I take this as an opportunity to share my knowledge of openings and how I analyze them. I started this book with the idea that I wanted it to be useful for all levels of strength play, from amateurs to great grandmasters. I really think the best books are those in which everyone can understand the basic concepts of variations and, at the same time, be useful to anyone who wants to delve deeper into the theory.
I based many of the lines and conclusions of this book not only on computer assessment but also from a practical point of view. While I did a deep dive using powerful motors when analyzing the lines, I can't say they're perfect.
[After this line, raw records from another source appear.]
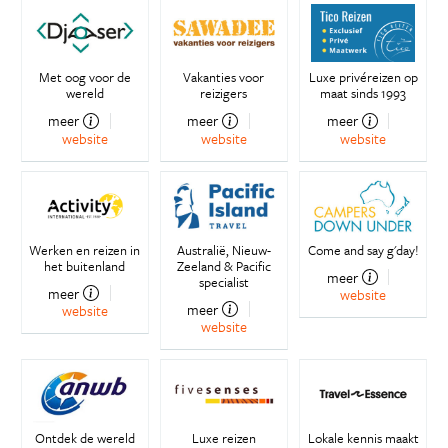
Met oog voor de
Vakanties voor
Luxe privéreizen op
wereld
reizigers
maat sinds 1993
meer
meer
meer
website
website
website
Werken en reizen in
Australië, Nieuw-
Come and say g'day!
het buitenland
Zeeland & Pacific
meer
specialist
meer
website
meer
website
website
Ontdek de wereld
Luxe reizen
Lokale kennis maakt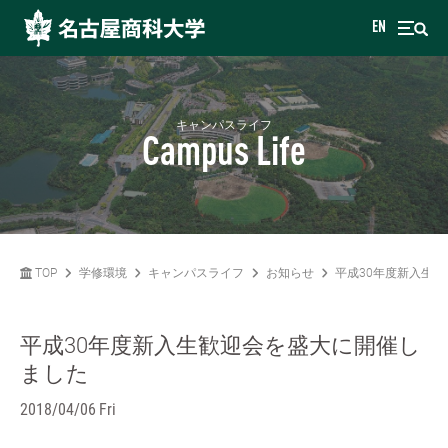
EN
キャンパスライフ
Campus Life
TOP
学修環境
キャンパスライフ
お知らせ
平成30年度新入生
平成30年度新入生歓迎会を盛大に開催し
ました
2018/04/06 Fri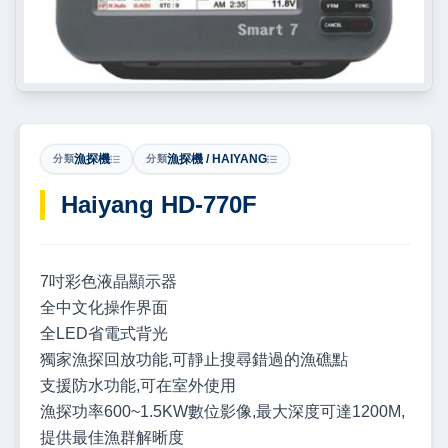
漁探機
漁探機 / HAIYANG
分類
分類
Haiyang HD-770F
7吋彩色液晶顯示器
全中文化操作界面
全LED省電式背光
獨家漁探回放功能,可靜止搜尋錯過的漁礁點
支援防水功能,可在室外使用
漁探功率600~1.5KW數位影像,最大深度可達1200M,
提供最佳漁群解晰度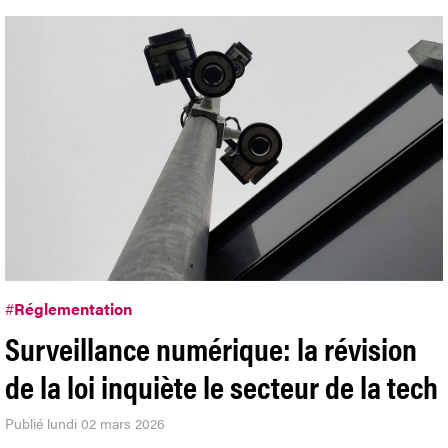
#
Réglementation
Surveillance numérique: la révision
de la loi inquiète le secteur de la tech
Publié lundi 02 mars 2026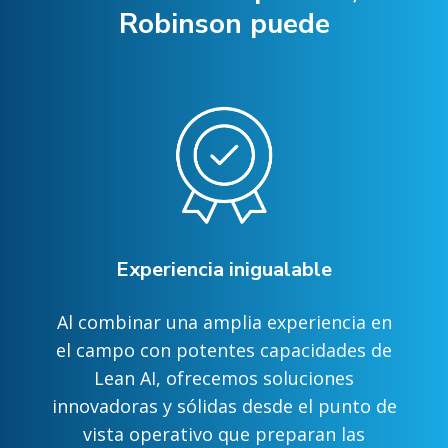
Robinson puede
Experiencia inigualable
Al combinar una amplia experiencia en
el campo con potentes capacidades de
Lean AI, ofrecemos soluciones
innovadoras y sólidas desde el punto de
vista operativo que preparan las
Most importantly, all evaluations are based on my own understanding and knowledge of chess.
After writing this book, I had to take on another challenge: my personal choices led me to become an editor at Thinkers Publishing (again, after Daniël's kind offer), and I decided to publish the book myself. The bad thing is, any problems with this book, about the chess content design, I can't complain to anyone but myself!
I really hope that this book will help you to develop a solid understanding of Sicilian Kan and that it will bring you good results. I hope you enjoy the material as much as I wrote (and edited)!